### Your goal
The answer must be a single number: the count of lines in the listing that hold the string "FoxESS".

Data supplied: Begin

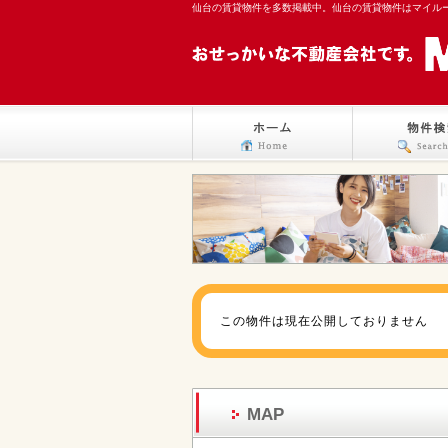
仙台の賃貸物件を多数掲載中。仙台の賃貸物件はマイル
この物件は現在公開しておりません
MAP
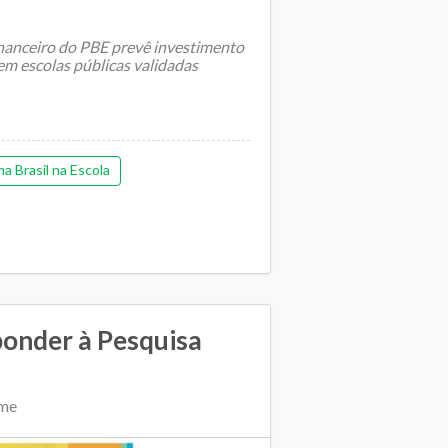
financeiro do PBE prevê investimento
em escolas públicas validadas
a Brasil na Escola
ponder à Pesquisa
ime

Data supplied: End
Data supplied: Begin

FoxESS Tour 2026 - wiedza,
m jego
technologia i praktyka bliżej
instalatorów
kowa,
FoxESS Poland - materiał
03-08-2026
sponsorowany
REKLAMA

Data supplied: End
Data supplied: Begin

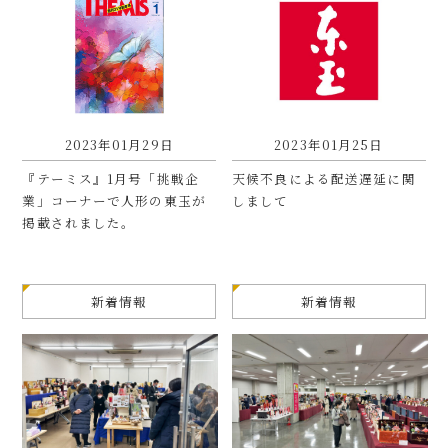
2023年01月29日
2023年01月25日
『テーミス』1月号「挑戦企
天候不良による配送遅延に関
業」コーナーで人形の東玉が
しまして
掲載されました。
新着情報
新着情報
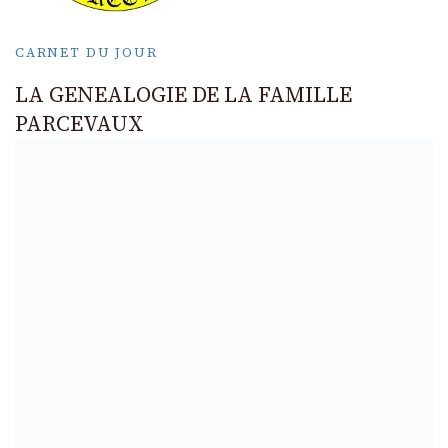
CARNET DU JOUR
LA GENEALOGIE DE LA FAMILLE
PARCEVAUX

Data supplied: End

### Answer box
2